The mistake that is most worrying is a false alarm about an incoming nuclear attack, possibly targeting nuclear forces. Indian or Pakistani – or Russian or NATO – decision-makers could come under enormous pressure to launch a pre-emptive strike, exacerbating the crisis. The terrible dilemma they face would be whether to use their nuclear weapons first or wait for the bombs from the other side to land. Nuclear war, even of a limited nature, between India and Pakistan could lead to millions of deaths in the short term and even more serious long-term consequences for the region and beyond.
What exacerbates these dangers is the excessive self-confidence of Indian officials, who showed no recognition of the seriousness of the Brahmos accident.

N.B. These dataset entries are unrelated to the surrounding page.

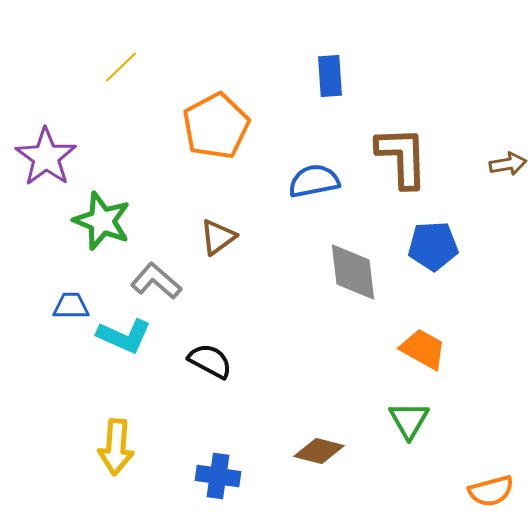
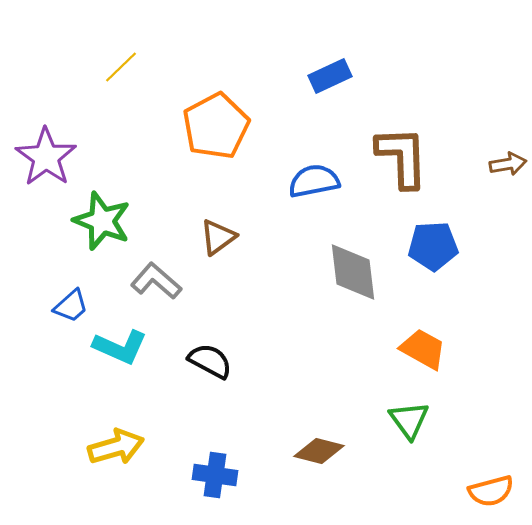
blue rectangle: rotated 69 degrees clockwise
blue trapezoid: rotated 138 degrees clockwise
cyan L-shape: moved 4 px left, 11 px down
green triangle: rotated 6 degrees counterclockwise
yellow arrow: rotated 110 degrees counterclockwise
blue cross: moved 3 px left, 1 px up
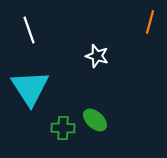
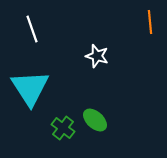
orange line: rotated 20 degrees counterclockwise
white line: moved 3 px right, 1 px up
green cross: rotated 35 degrees clockwise
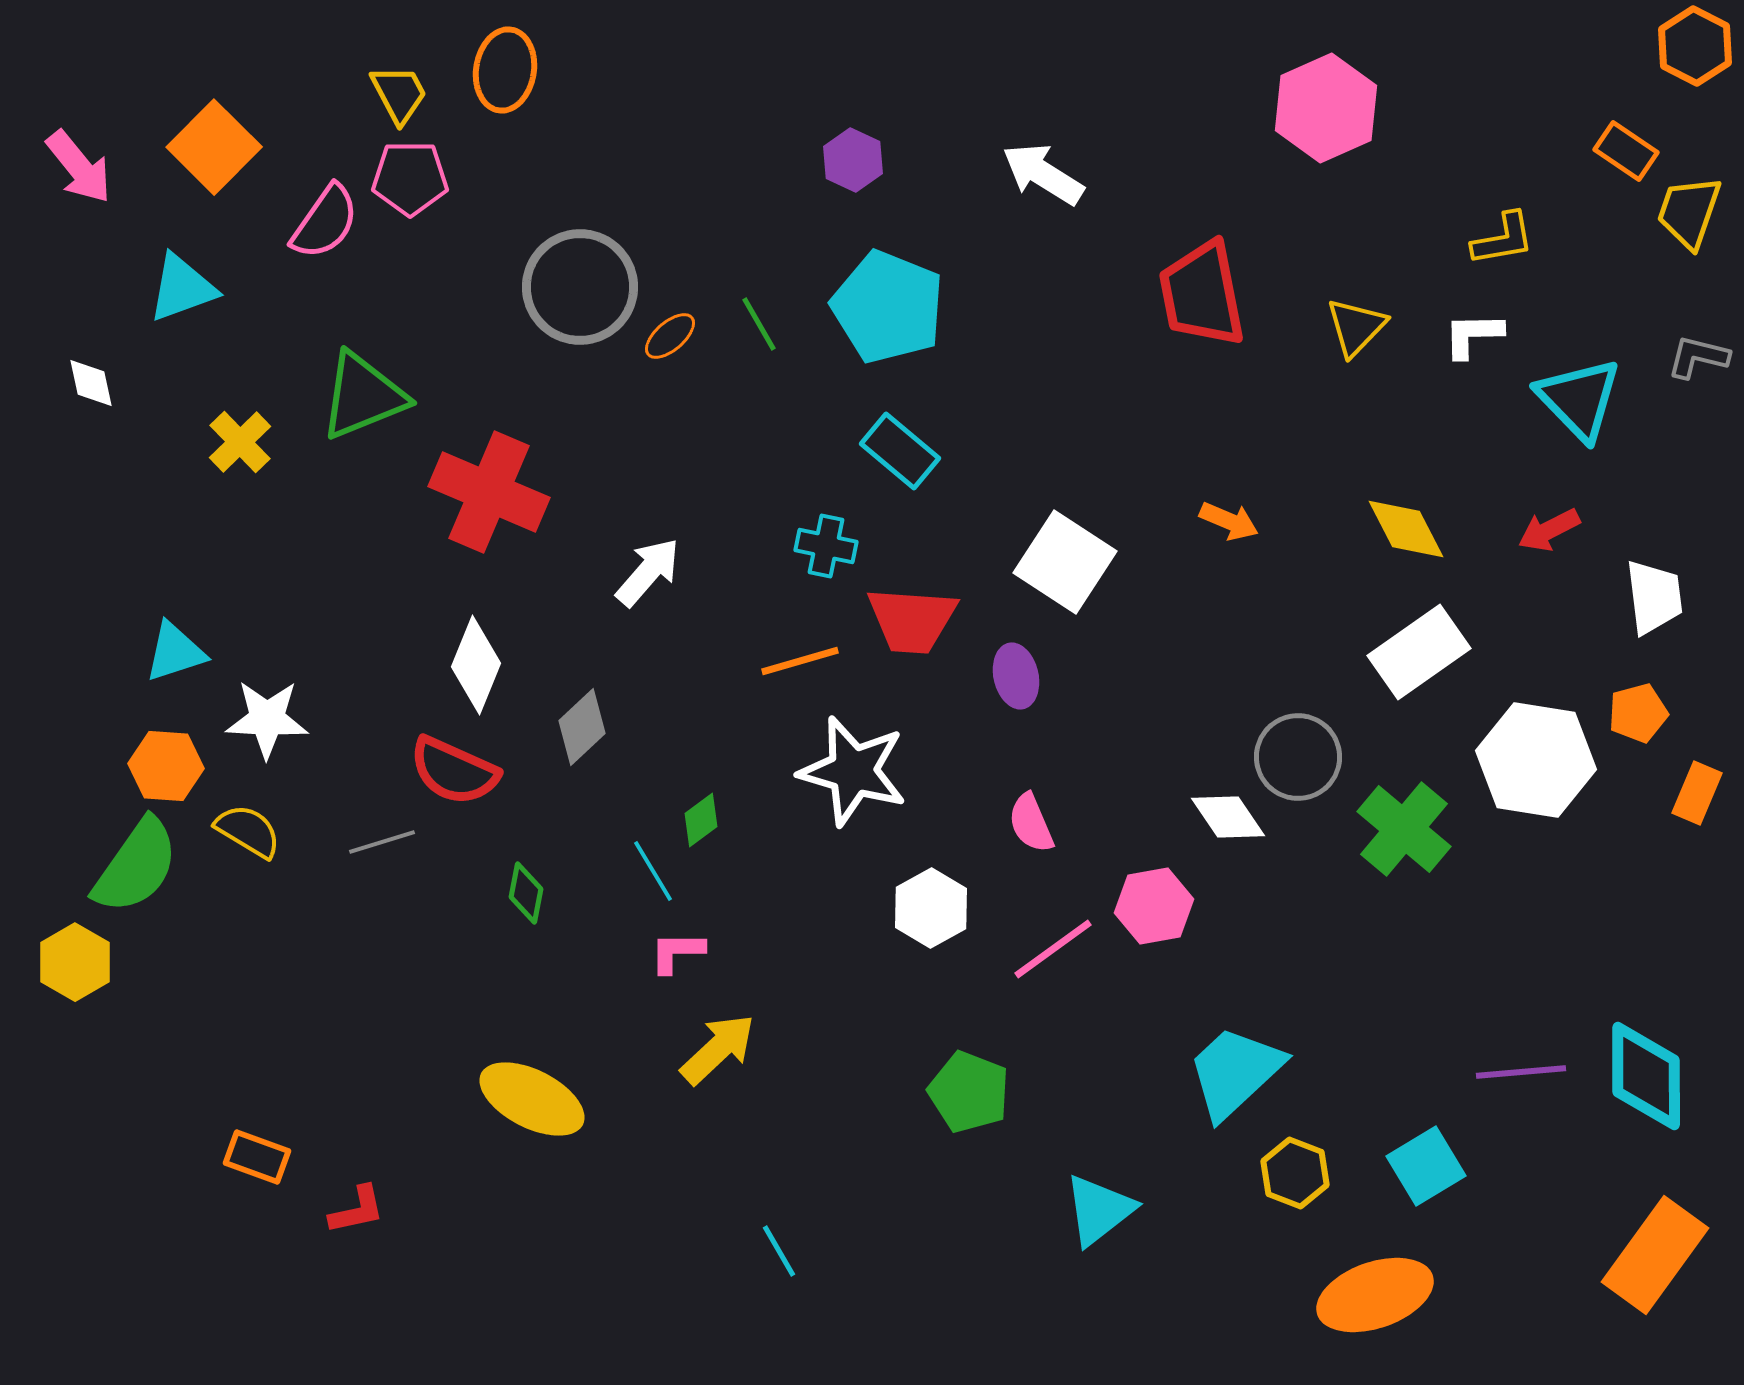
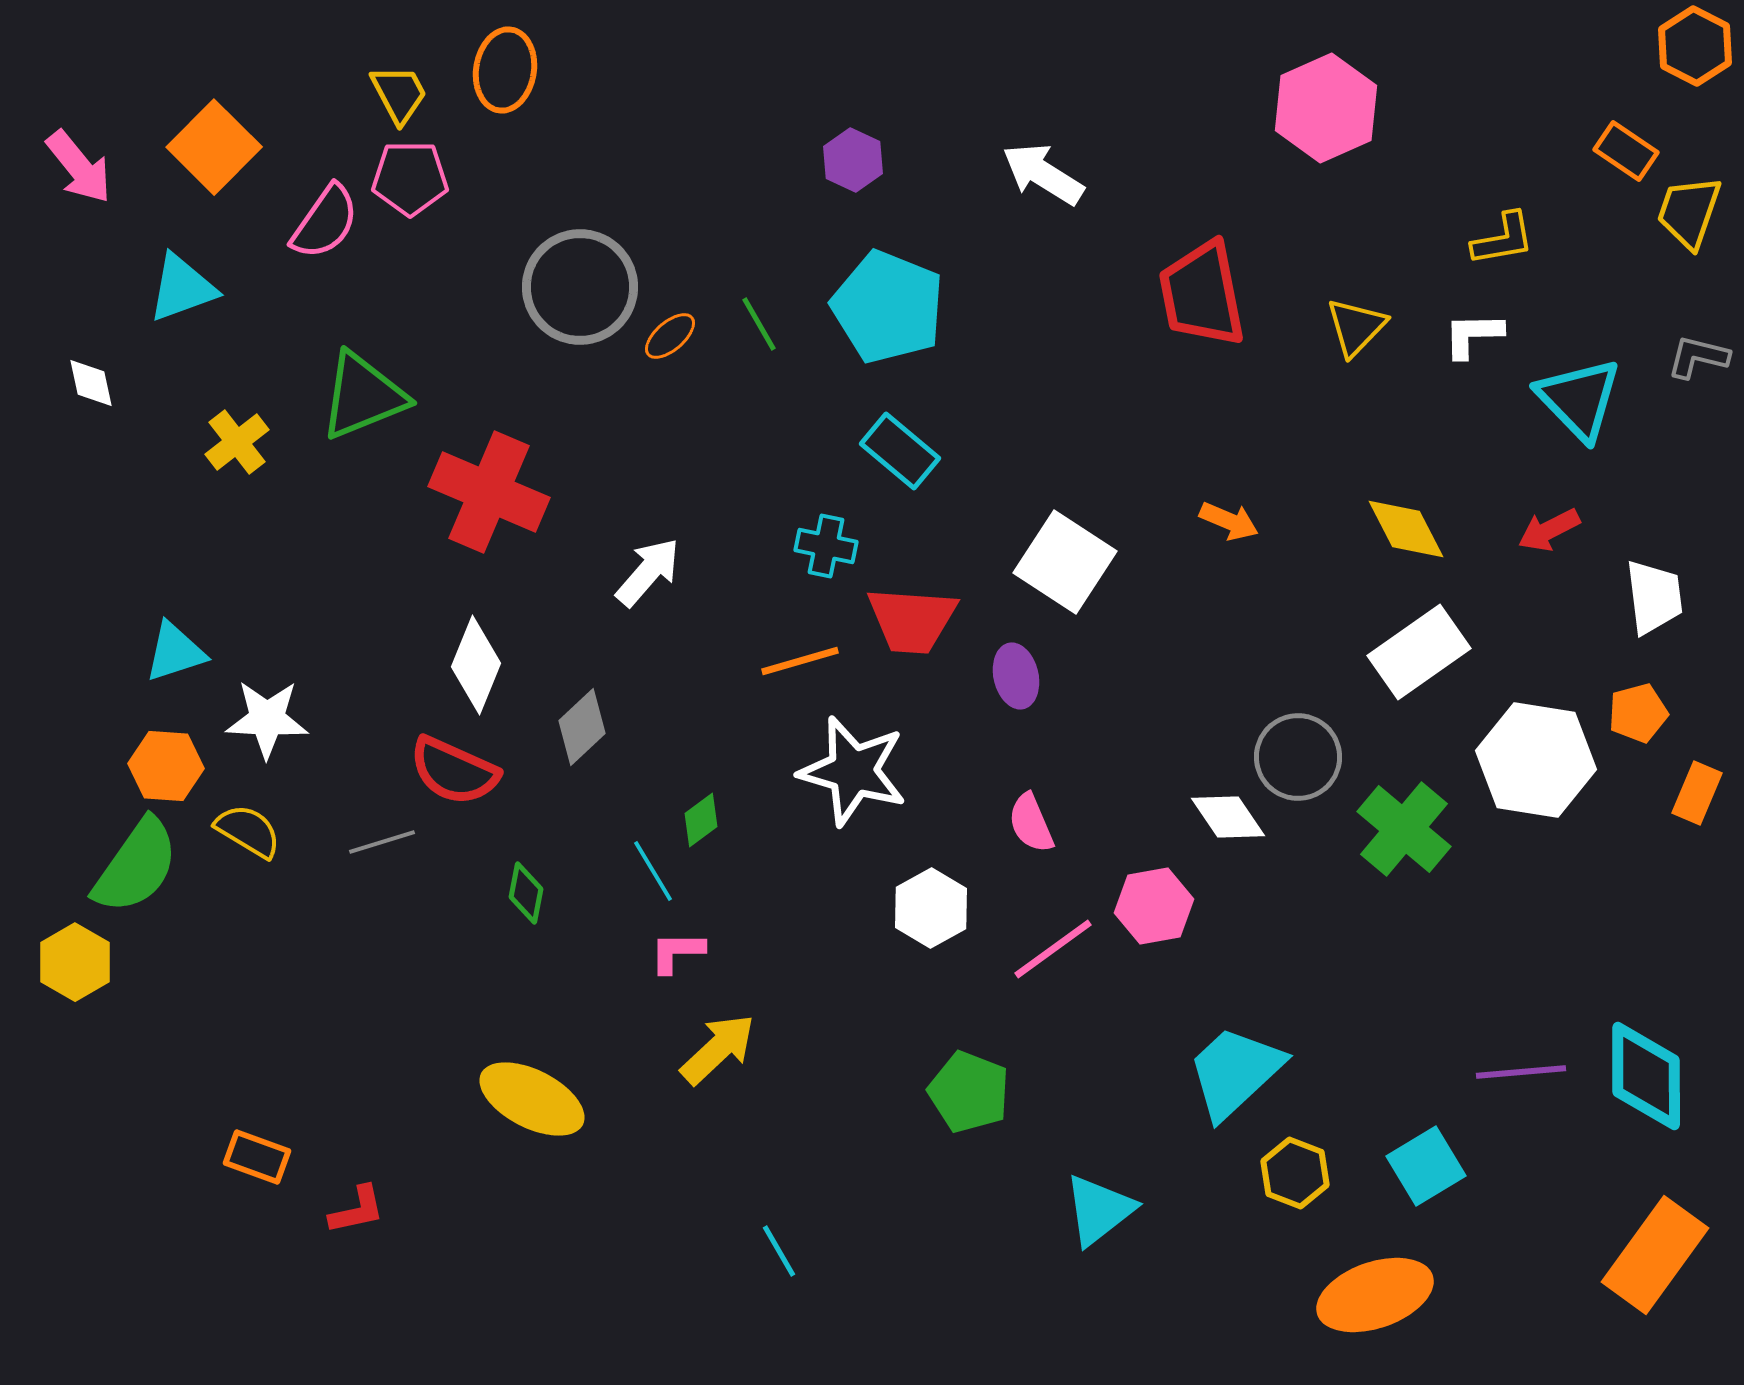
yellow cross at (240, 442): moved 3 px left; rotated 6 degrees clockwise
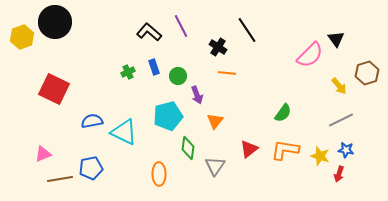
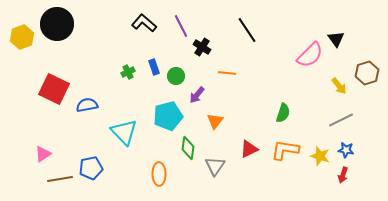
black circle: moved 2 px right, 2 px down
black L-shape: moved 5 px left, 9 px up
black cross: moved 16 px left
green circle: moved 2 px left
purple arrow: rotated 60 degrees clockwise
green semicircle: rotated 18 degrees counterclockwise
blue semicircle: moved 5 px left, 16 px up
cyan triangle: rotated 20 degrees clockwise
red triangle: rotated 12 degrees clockwise
pink triangle: rotated 12 degrees counterclockwise
red arrow: moved 4 px right, 1 px down
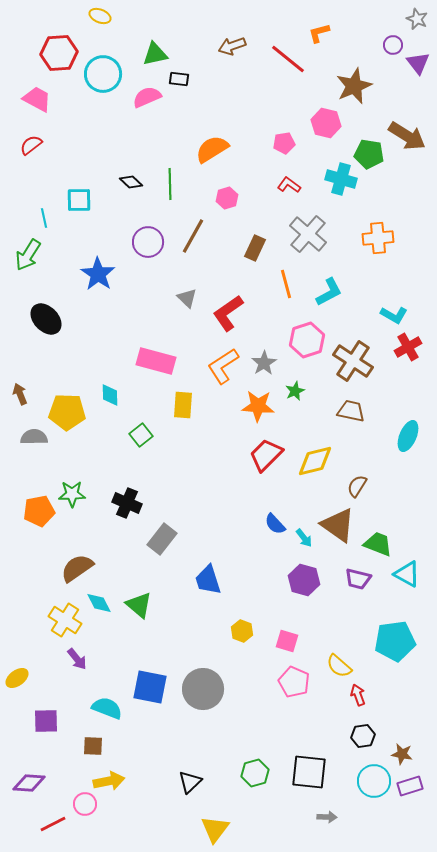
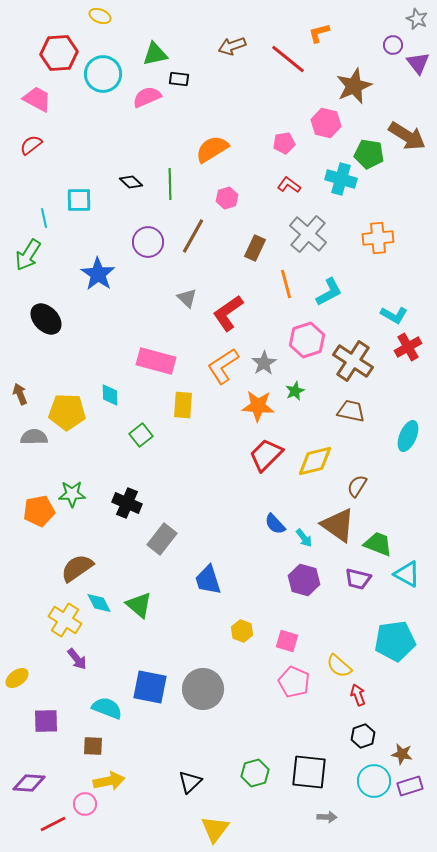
black hexagon at (363, 736): rotated 10 degrees counterclockwise
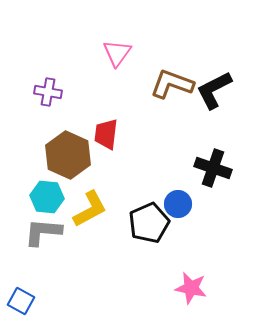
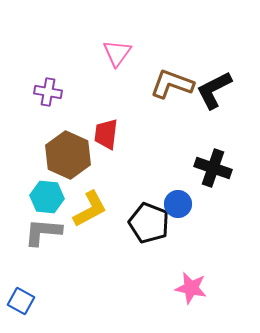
black pentagon: rotated 27 degrees counterclockwise
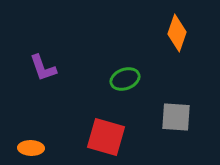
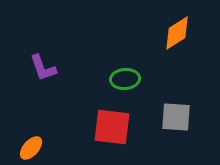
orange diamond: rotated 39 degrees clockwise
green ellipse: rotated 16 degrees clockwise
red square: moved 6 px right, 10 px up; rotated 9 degrees counterclockwise
orange ellipse: rotated 50 degrees counterclockwise
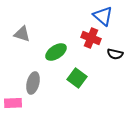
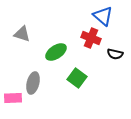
pink rectangle: moved 5 px up
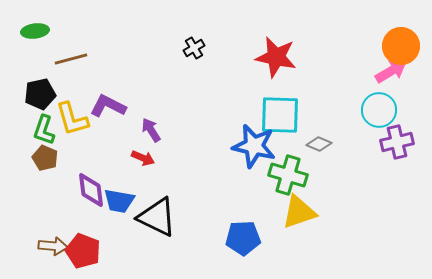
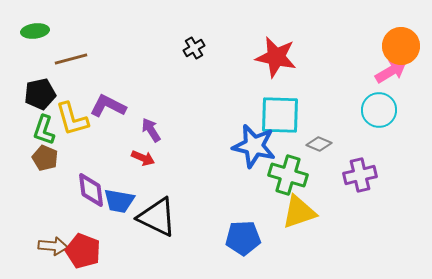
purple cross: moved 37 px left, 33 px down
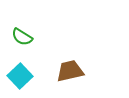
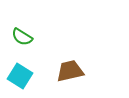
cyan square: rotated 15 degrees counterclockwise
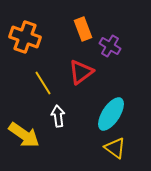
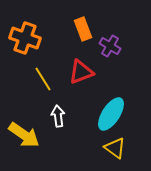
orange cross: moved 1 px down
red triangle: rotated 16 degrees clockwise
yellow line: moved 4 px up
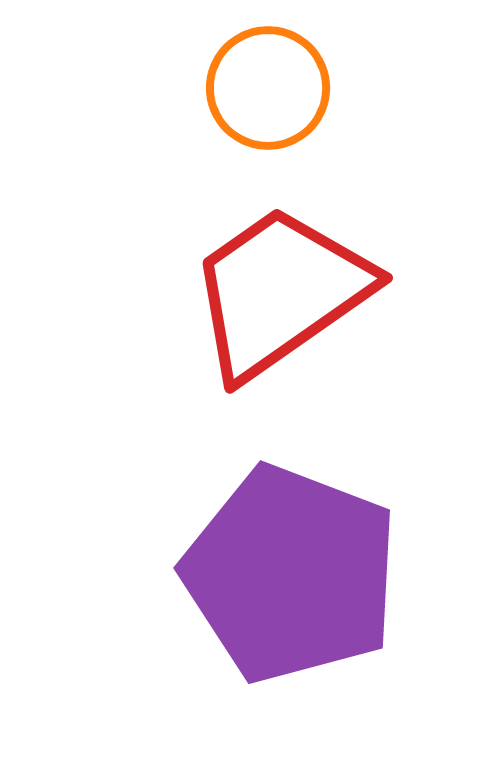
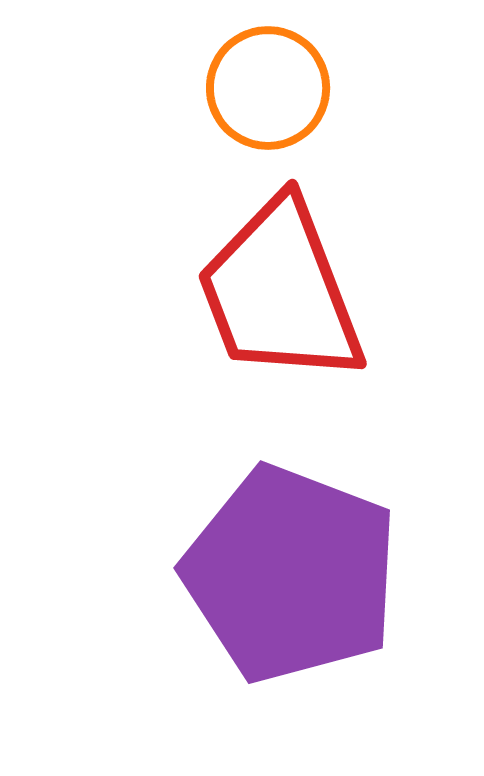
red trapezoid: rotated 76 degrees counterclockwise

A “technical failure” had “led to the unintentional firing of a missile,” the official statement said, noting that “it is known that the missile landed in an area of Pakistan.” India’s defense minister assured lawmakers that the system is “very reliable and secure.”
As the legendary analyst of nuclear weapons management and control Bruce Blair warned, there is an “illusion of security” among nuclear weapons system operators and operators that masks “the systematic potential for tragedy on a monumental scale.” Whether it is India and Pakistan preparing for a fifth war, or the forces of a nuclear-armed Russia fighting fiercely to overthrow Ukraine and halt the flow of deadly NATO weapons, such illusions threaten the destruction of cities and could lead to the killing of nations.